Assignment:
Transcribe the whole listing exactly; the images stay out.

^^^^^^^^

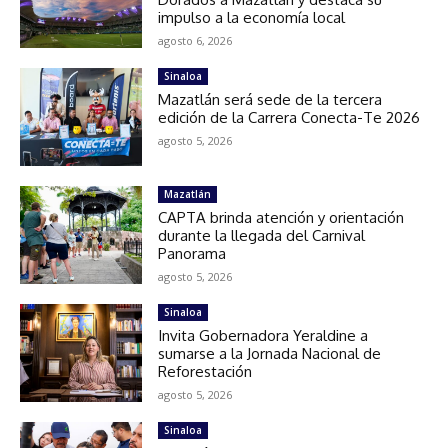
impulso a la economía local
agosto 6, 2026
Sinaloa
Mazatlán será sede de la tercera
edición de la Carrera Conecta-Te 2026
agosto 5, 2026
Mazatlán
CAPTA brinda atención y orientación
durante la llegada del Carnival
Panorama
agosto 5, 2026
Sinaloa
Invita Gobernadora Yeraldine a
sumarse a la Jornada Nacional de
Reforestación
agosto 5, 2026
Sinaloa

^^^^^^^^

Answer:
impulso a la economía local
agosto 6, 2026
Sinaloa
Mazatlán será sede de la tercera
edición de la Carrera Conecta-Te 2026
agosto 5, 2026
Mazatlán
CAPTA brinda atención y orientación
durante la llegada del Carnival
Panorama
agosto 5, 2026
Sinaloa
Invita Gobernadora Yeraldine a
sumarse a la Jornada Nacional de
Reforestación
agosto 5, 2026
Sinaloa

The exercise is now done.